A unique sake with a large range of taste: the sweetness of amazake, the sweet and sour taste of lactic acid bacteria, and the dryness that gives the sake a dry taste.
Fruity aroma of peach to apple. The acidity and dryness are not too strong, but within a refreshing range, making it easy to drink. The rich, squeezed feeling is also full of juicy flavor.
Moderate acidity, gorgeous peachy aroma, and iron bitterness to back it up. The aroma is lively, extended, concentrated, and has a dry cutting presence.
Slightly amber color. Good balance of flavors. Creamy, caramel sweet, lactic sour, rice bitter, hot dry. The strong refreshing sensation is probably due to the combination of acidity, lactic sweet and sour, bitterness, and dryness, which stimulates the taste buds with a shudder0
The steamed aroma is purified to give a clear apricot bitterness and an oily richness. The yogurt flavor common to the company's Yamahai Junmai is also still present.
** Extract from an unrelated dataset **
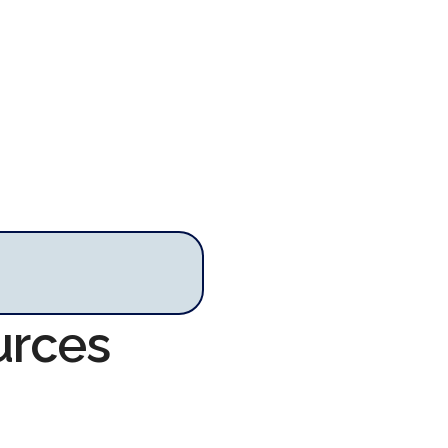
urces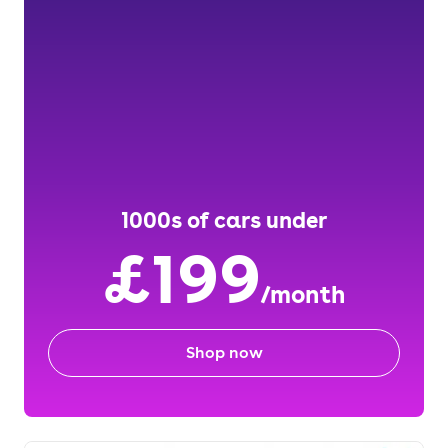
1000s of cars under
£199
/month
Shop now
Cloudy white body. Crisp muscat and yogurt taste with slight carbonation. Hot sweetness pushes in later. As the package says, it has a lovely taste. Banshu Isshu Issen is not a miss.
A blended sake made by Kurumata Shuzo of Tengumai to support Sakurada Shuzo in Suzu City, Noto Peninsula. Light amber in color. It has a gentle mouthfeel, a steamed cloth aroma, a caramel aroma, and a lactic acid sweet and sour flavor, making it an appetizing mid-meal sake. Sakurada Shuzo's light and easy-drinking style is still alive and well.
Dare to say 88% rice polishing ratio. Amber body. The taste of grapes, like a noble rot wine, is a shock to the senses. The aroma spreads softly at the end of the bottle. Experimental and elegant.
I expected it to be light and refreshing because of its color in the summer sake section, but to my surprise, it was a robust junmai-style sake. It has a steamed cloth aroma, rice acidity, caramelized sweetness, and a smooth finish. It is good as a mid-meal drink.